Rates, Phaseout Repeal, AMT

Individual Rate Reductions

The EGTRRA made changes to both the stated and unstated tax rates contained in the Code. Two changes have been made to the tax brackets for individuals. First, a new 10% bracket is effective immediately; second, a rate reduction is phased in over seven years.

Under EGTRRA Section 801, for tax years beginning after 2000, a 10% bracket is created for the following amounts of taxable income: $6,000 single or married filing separately (MFS), $12,000 married filing jointly (MFJ) and $10,000 head of household (HOH). These amounts rise to $7,000 single and MFS and $14,000 MFJ in 2008; the $10,000 HOH amount does not change. However, all of these amounts are adjusted annually for inflation beginning in 2009 (using 2007 as the base year).

For 2001, the rate reduction from 15% to 10% is accelerated through the use of a credit. In lieu of a 2001 rate reduction, an individual (other than one who can be claimed as a dependent on another's return) is allowed a five percent credit of the income otherwise subject to the 10% rate. The credit is limited to the sum of the regular tax and AMT, reduced by nonrefundable personal credits and the foreign tax credit. The IRS will send an estimate of the credit (rebate) to taxpayers who filed timely via check in summer and fall 2001; taxpayers with extended or late-filed returns will receive their check later.(1) However, no rebate checks will be mailed after 2001.

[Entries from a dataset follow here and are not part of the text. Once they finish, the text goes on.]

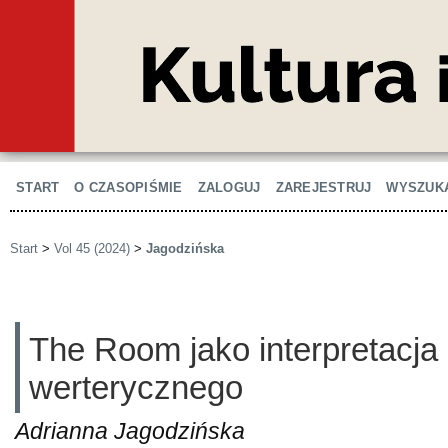
START
O CZASOPIŚMIE
ZALOGUJ
ZAREJESTRUJ
WYSZUK
Start
>
Vol 45 (2024)
>
Jagodzińska
The Room jako interpretacja
werterycznego
Adrianna Jagodzińska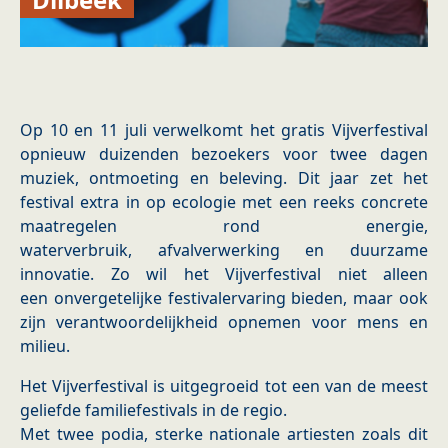
Op 10 en 11 juli verwelkomt het gratis Vijverfestival
opnieuw duizenden bezoekers voor twee dagen
muziek, ontmoeting en beleving. Dit jaar zet het
festival extra in op ecologie met een reeks concrete
maatregelen rond energie,
waterverbruik, afvalverwerking en duurzame
innovatie. Zo wil het Vijverfestival niet alleen
een onvergetelijke festivalervaring bieden, maar ook
zijn verantwoordelijkheid opnemen voor mens en
milieu.
Het Vijverfestival is uitgegroeid tot een van de meest
geliefde familiefestivals in de regio.
Met twee podia, sterke nationale artiesten zoals dit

The maximum check amount should be $300 if single, $500 if HOH and $600 if MFJ. However, if the refund (computed using 2000 data) is less than the actual credit computed using 2001 data, the taxpayer is entitled to an additional credit for the difference. If the rebate exceeds the otherwise allowable credit, that excess need not be returned to the IRS.

Example: X, a single individual not a dependent, is entitled to a $300 rebate. However, if X has no taxable income in 2001, his computed credit for 2001 is zero. X does not have to return the $300.

The 28%, 31% and 36% tax brackets are reduced by 0.5% in 2001, by another 0.5% in 2002, and by 1% in both 2004 and 2006. The 39.6% bracket is reduced by 0.5% in each of 2001 and 2002 and by another 1% in 2004; this bracket is further reduced by 2.6% in 2006. The rates decline as depicted in Exhibit 1.

Exhibit 1: New individual rate reductions Tax years 28% 31% 36% 39.6% beginning in: bracket bracket bracket bracket 2001 27.5% 30.5% 35.5% 39.1% 2002 and 2003 27% 30% 35% 38.6% 2004 and 2005 26% 29% 34% 37.6% 2006 and later 25% 28% 33% 35% Personal Exemption Phaseout Repeal

Under current law, personal exemptions are phased out by two percent for each $2,500 ($1,250 if MFS) by which adjusted gross income (AGI) exceeds a threshold. For 2001, a couple MFJ begins to lose the benefit of personal exemptions at $199,450 of AGI ($132,950 single, $166,200 HOH, $99,725 MFS). The benefit of exemptions is totally lost at $321,950 if MFJ.